-- Problem to work on --
Answer with a bare number: the count of lines in the data below that contain the word "reality".

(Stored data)
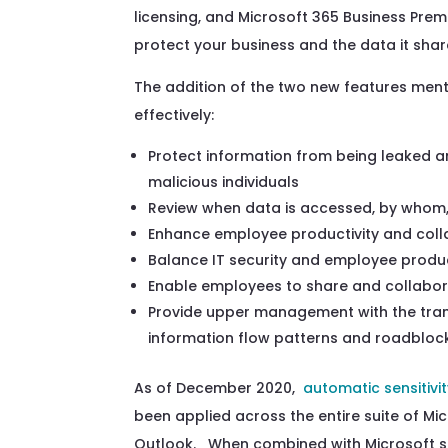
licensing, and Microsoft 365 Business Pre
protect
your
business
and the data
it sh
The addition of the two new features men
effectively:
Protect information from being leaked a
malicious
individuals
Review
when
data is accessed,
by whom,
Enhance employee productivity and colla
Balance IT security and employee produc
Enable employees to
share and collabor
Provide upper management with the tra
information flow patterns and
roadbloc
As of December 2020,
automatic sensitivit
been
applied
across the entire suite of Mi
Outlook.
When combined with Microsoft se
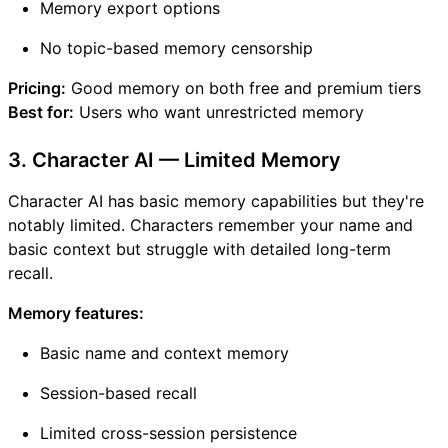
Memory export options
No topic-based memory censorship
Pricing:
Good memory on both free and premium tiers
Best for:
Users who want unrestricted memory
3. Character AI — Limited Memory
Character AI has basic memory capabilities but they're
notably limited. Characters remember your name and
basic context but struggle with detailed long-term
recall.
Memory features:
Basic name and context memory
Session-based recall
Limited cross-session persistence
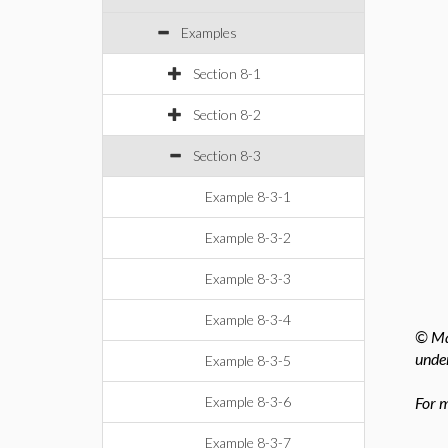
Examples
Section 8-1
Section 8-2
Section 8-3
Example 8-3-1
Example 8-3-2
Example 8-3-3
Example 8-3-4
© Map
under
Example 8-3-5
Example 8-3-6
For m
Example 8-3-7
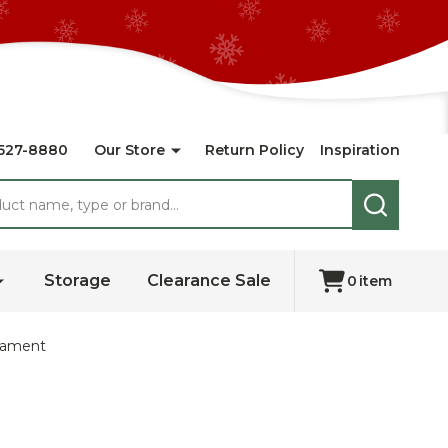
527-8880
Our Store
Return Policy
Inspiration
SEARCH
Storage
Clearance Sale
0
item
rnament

---

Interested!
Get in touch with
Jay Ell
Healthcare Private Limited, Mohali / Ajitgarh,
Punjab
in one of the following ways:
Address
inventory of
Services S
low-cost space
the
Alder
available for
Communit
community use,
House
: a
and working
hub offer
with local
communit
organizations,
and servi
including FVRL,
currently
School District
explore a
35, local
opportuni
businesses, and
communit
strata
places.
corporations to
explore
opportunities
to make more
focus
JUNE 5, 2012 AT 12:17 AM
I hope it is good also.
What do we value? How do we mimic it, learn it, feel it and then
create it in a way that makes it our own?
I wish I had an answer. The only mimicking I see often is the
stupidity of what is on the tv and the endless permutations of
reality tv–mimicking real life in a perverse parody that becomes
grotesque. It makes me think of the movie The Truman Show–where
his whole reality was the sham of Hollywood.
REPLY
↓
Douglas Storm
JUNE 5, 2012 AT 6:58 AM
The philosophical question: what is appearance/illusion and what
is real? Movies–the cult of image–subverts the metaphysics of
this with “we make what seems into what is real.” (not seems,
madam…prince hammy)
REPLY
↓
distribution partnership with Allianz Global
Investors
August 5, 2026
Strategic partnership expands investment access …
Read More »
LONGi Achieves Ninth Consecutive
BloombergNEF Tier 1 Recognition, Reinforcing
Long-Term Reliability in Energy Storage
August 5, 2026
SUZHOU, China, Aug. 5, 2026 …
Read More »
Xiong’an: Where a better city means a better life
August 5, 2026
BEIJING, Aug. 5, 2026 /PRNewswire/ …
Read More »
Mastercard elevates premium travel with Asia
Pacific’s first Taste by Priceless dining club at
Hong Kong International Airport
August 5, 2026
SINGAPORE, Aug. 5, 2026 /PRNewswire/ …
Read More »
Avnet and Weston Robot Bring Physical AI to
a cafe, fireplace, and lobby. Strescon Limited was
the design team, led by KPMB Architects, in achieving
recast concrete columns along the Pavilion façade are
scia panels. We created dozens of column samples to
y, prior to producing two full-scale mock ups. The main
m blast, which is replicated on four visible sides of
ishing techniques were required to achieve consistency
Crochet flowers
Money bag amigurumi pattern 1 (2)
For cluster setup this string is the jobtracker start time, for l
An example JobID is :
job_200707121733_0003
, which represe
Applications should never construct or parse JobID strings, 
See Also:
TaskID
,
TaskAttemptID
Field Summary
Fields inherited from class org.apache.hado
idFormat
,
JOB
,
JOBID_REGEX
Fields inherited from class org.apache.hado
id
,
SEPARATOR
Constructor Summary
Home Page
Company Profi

...

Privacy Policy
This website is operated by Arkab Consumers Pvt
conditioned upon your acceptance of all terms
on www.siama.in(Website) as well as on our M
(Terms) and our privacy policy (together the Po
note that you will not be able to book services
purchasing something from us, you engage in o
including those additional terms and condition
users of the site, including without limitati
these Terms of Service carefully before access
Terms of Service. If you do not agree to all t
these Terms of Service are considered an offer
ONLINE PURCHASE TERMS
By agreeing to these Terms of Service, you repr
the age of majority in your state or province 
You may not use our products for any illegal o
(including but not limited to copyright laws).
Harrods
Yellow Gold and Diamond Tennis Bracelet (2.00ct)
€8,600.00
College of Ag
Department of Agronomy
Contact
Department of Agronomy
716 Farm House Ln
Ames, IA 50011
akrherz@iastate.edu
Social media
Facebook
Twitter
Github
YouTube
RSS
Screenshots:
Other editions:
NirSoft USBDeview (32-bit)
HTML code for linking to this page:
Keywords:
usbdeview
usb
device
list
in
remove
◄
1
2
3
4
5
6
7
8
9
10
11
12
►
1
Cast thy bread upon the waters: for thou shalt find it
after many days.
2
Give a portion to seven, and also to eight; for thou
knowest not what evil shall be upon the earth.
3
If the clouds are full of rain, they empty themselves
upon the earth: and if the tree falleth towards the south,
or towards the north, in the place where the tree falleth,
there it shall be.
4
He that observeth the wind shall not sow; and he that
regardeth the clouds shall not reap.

-- Response box --
2